List of Works || Music Centre Serenade

Music Centre Serenade (1984)

Flute, Horn, Viola, Cello

Duration: 2 minutes

First Performance: 23 June 1984, Toronto

On its website, the Canadian Music Centre boasts that “Since 1959, we’ve been proudly supporting, preserving and promoting the works of Canadian composers.” The CMC was created after the Canadian League of Composers—founded in 1951 by Weinzweig, Harry Somers, and Murray Adaskin, among others—put forth a report to the Canada Council explaining the need for the CMC. To celebrate the great work of the Canadian Music Centre, including an extensive music library and record label, Weinzweig composed a brief serenade for the occasion of its 25th birthday.

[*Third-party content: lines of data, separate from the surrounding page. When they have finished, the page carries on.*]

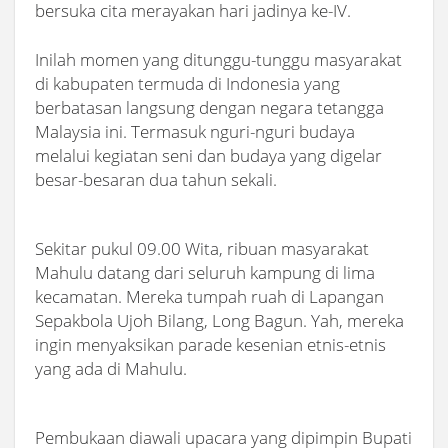
bersuka cita merayakan hari jadinya ke-IV.
Inilah momen yang ditunggu-tunggu masyarakat
di kabupaten termuda di Indonesia yang
berbatasan langsung dengan negara tetangga
Malaysia ini. Termasuk nguri-nguri budaya
melalui kegiatan seni dan budaya yang digelar
besar-besaran dua tahun sekali.
Sekitar pukul 09.00 Wita, ribuan masyarakat
Mahulu datang dari seluruh kampung di lima
kecamatan. Mereka tumpah ruah di Lapangan
Sepakbola Ujoh Bilang, Long Bagun. Yah, mereka
ingin menyaksikan parade kesenian etnis-etnis
yang ada di Mahulu.
Pembukaan diawali upacara yang dipimpin Bupati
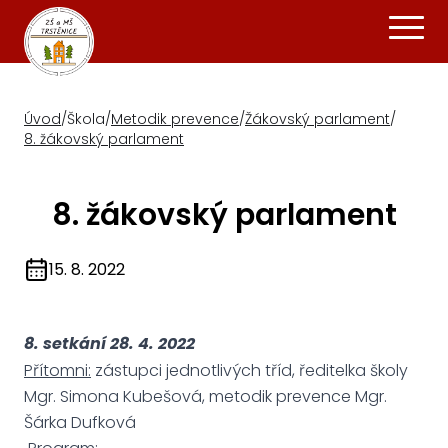
Úvod
/
Škola
/
Metodik prevence
/
Žákovský parlament
/
8. žákovský parlament
8. žákovský parlament
15. 8. 2022
8. setkání 28. 4. 2022
Přítomni:
zástupci jednotlivých tříd, ředitelka školy
Mgr. Simona Kubešová, metodik prevence Mgr.
Šárka Dufková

Weinzweig begins with a fast seven-measure passage in which the flute plays short, chromatic sixteenth-note motives above a homorhythmic staccato accompaniment in the horn, viola, and cello. This passage returns four times, in between which Weinzweig inserts a cadenza for each instrument, starting with the lowest instrument (i.e., cello) and moving upwards until the highest instrument (i.e., flute). Though Weinzweig includes a tempo marking for each cadenza, the lack of accompaniment allows each player flexibility.

Music Centre Serenade returns to the recurring passage in its final moments, but is truncated to only two measures. The work closes with a final measure in which the four instruments simultaneously play a motive from their respective cadenza.